Dopo il fortunato esordio nella musica da camera ottenuto con la prima versione dell'op. 8, passeranno circa trent'anni prima che Brahms si dedichi nuovamente al trio nel suo organico tradizionale. L'op. 87, a volte criticata per una certa freddezza espressiva e un eccessivo tecnicismo costruttivo, è in realtà uno splendido esempio della maestria compositiva di Brahms, capace di far germogliare scarni frammenti tematici in un intreccio solido ed essenziale.
Dopo un avvio netto e ben scolpito degli archi all'ottava, il primo tema dell'Allegro si scompone in numerosi soggetti tematici, ognuno dei quali viene confermato da brevi progressioni o imitazioni. Anche il secondo tema è in realtà un gruppo tematico, formato da diversi elementi, che tuttavia sono distinti da demarcazioni più nette e definite: così all'iniziale motivo cantabile dal delicato incipit cromatico, fanno seguito episodi con ostinate figure ritmiche sovrapposte a brevi frammenti melodici. Dopo un'iniziale falsa ripresa del tema, lo Sviluppo elabora due soggetti secondari dell'Esposizione, in mezzo ai quali si inserisce un nuovo tema, un affettuoso motivo cantabile mai ascoltato fino a ora, posto a baricentro di tutto il movimento. Nella Ripresa il primo gruppo tematico torna in versione ridotta, mentre il secondo gruppo, trasportato nella tonalità principale, ripropone l'intera successione dei suoi diversi episodi, seguita da una romantica e appassionata rivisitazione del primo tema come coda.
Scarno, asciutto, segnato dalla sonorità alla «ungherese» degli archi a distanza di due ottave, il tema dell'Andante dà vita a cinque variazioni. La prima di queste ha un carattere intimo e colloquiale, sebbene ancora pervaso della mestizia propria del tema, mentre la seconda propone un dialogo tra gli archi più affettuoso e accalorato. Nella terza variazione Brahms evidenzia la particolarità di una cellula ritmica del tema, con un incedere claudicante, incapace di spiccare il volo, dal carattere fiero e volitivo. Solo nella parte finale tutto sembra ricomporsi con dolcezza, tanto che l'ultimo accordo maggiore è come una finestra che si apre al clima sereno e pacato della quarta variazione, l'unica delle quatto scritta in modo maggiore. L'austera malinconia del tema torna nell'ultimo episodio, con la melodia ridisegnata dagli archi ad angoli più smussati, grazie anche al passaggio in 6/8 della precedente variazione.
Il tema dello Scherzo attacca guardingo, tra i serrati ribattuti degli archi e i liquidi movimenti a ottave del pianoforte, dai quali fa capolino, alla quinta battuta, un accenno di melodia sorridente e aggraziata.

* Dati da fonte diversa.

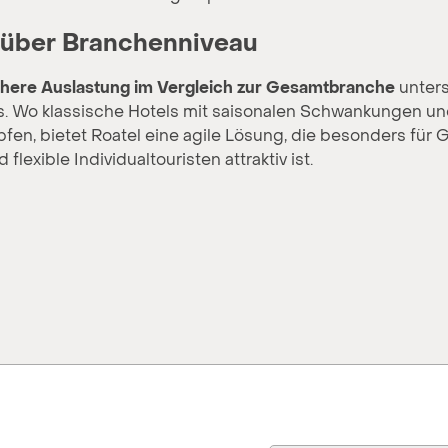
t über Branchenniveau
here Auslastung im Vergleich zur Gesamtbranche
unters
. Wo klassische Hotels mit saisonalen Schwankungen un
fen, bietet Roatel eine agile Lösung, die besonders für 
 flexible Individualtouristen attraktiv ist.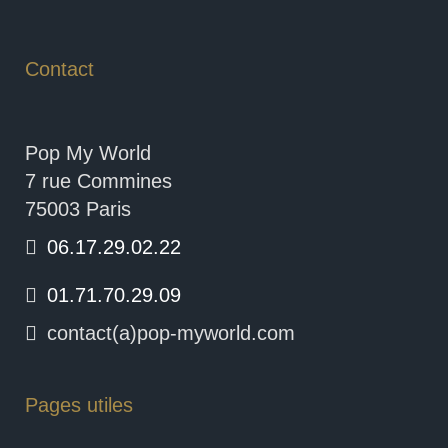
Contact
Pop My World
7 rue Commines
75003 Paris
06.17.29.02.22
01.71.70.29.09
contact(a)pop-myworld.com
Pages utiles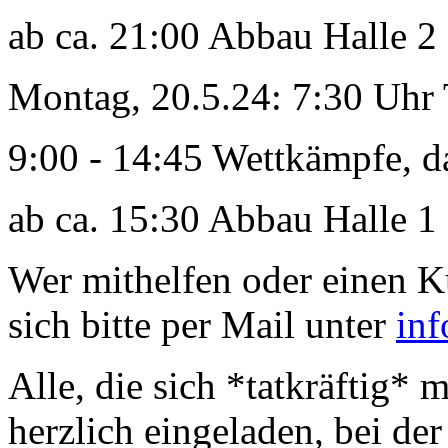
ab ca. 21:00 Abbau Halle 2
Montag, 20.5.24: 7:30 Uhr 
9:00 - 14:45 Wettkämpfe, d
ab ca. 15:30 Abbau Halle 1
Wer mithelfen oder einen 
sich bitte per Mail unter
in
Alle, die sich *tatkräftig* m
herzlich eingeladen, bei de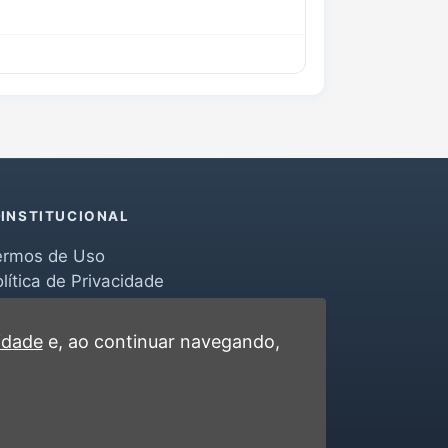
INSTITUCIONAL
ermos de Uso
lítica de Privacidade
erramentas
ontato
cidade
e, ao continuar navegando,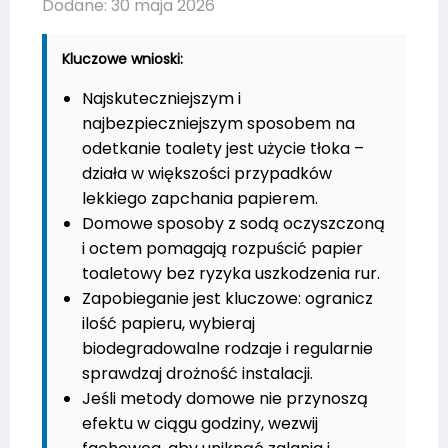
Dodane: 30 maja 2026
Kluczowe wnioski:
Najskuteczniejszym i
najbezpieczniejszym sposobem na
odetkanie toalety jest użycie tłoka –
działa w większości przypadków
lekkiego zapchania papierem.
Domowe sposoby z sodą oczyszczoną
i octem pomagają rozpuścić papier
toaletowy bez ryzyka uszkodzenia rur.
Zapobieganie jest kluczowe: ogranicz
ilość papieru, wybieraj
biodegradowalne rodzaje i regularnie
sprawdzaj drożność instalacji.
Jeśli metody domowe nie przynoszą
efektu w ciągu godziny, wezwij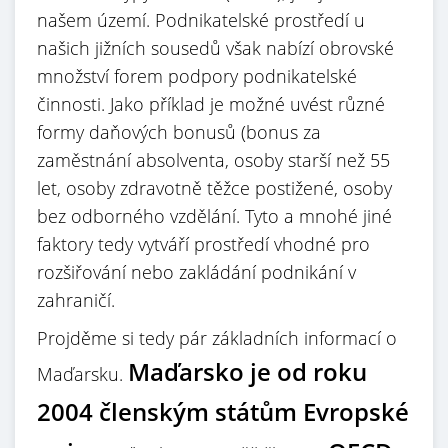
našem území. Podnikatelské prostředí u
našich jižních sousedů však nabízí obrovské
množství forem podpory podnikatelské
činnosti. Jako příklad je možné uvést různé
formy daňových bonusů (bonus za
zaměstnání absolventa, osoby starší než 55
let, osoby zdravotně těžce postižené, osoby
bez odborného vzdělání. Tyto a mnohé jiné
faktory tedy vytváří prostředí vhodné pro
rozšiřování nebo zakládání podnikání v
zahraničí.
Projděme si tedy pár základních informací o
Maďarsko je od roku
Maďarsku.
2004 členským státům Evropské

Questo breve e contrastante nucleo iniziale è il seme che già contiene gli elementi poi dilatati ed elaborati nel proseguio dello Scherzo, mentre a esso fa da contraltare un dolce e affettuoso episodio centrale in modo maggiore.
Analogamente al primo movimento, il Finale è un ricco caleidoscopio di brevi soggetti tematici, racchiusi in tre gruppi tonali, dei quali due hanno numerose affinità ritmiche, mentre il terzo risulta decisamente distinto. Tale ricchezza di motivi si riversa nella grande fucina dello Sviluppo, che ha come punto culminante due robuste declamazioni del secondo tema in modo maggiore. Nella Ripresa, ai tre gruppi tematici si aggiunge un dialogo appassionato tra gli archi, nel quale il primo tema deborda mollemente con valori dilatati, prima di una ultima citazione del secondo tema in maggiore che porta alla conclusione.